» **What is needed**
All lines below containing "version" are to be listed.

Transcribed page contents

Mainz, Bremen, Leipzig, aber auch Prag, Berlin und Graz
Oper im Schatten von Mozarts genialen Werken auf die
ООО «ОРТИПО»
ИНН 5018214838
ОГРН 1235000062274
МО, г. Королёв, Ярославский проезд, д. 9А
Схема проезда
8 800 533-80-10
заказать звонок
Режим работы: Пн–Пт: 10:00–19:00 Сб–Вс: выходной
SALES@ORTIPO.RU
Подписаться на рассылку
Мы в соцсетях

...

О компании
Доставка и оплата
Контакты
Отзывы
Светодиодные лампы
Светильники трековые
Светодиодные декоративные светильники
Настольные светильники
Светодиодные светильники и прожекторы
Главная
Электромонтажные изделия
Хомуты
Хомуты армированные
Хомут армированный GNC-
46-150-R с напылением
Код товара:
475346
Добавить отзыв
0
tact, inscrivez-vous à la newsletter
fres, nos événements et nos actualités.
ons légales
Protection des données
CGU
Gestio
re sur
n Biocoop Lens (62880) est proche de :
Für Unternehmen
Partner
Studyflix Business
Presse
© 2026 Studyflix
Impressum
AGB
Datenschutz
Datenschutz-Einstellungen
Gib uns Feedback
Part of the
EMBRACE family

---

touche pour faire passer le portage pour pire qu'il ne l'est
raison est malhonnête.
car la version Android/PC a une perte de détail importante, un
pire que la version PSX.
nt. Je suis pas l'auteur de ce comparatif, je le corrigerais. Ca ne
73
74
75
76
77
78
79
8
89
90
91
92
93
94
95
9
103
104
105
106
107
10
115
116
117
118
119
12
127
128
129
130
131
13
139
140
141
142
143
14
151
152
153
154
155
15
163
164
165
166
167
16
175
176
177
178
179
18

» **Response for this exercise**
car la version Android/PC a une perte de détail importante, un
pire que la version PSX.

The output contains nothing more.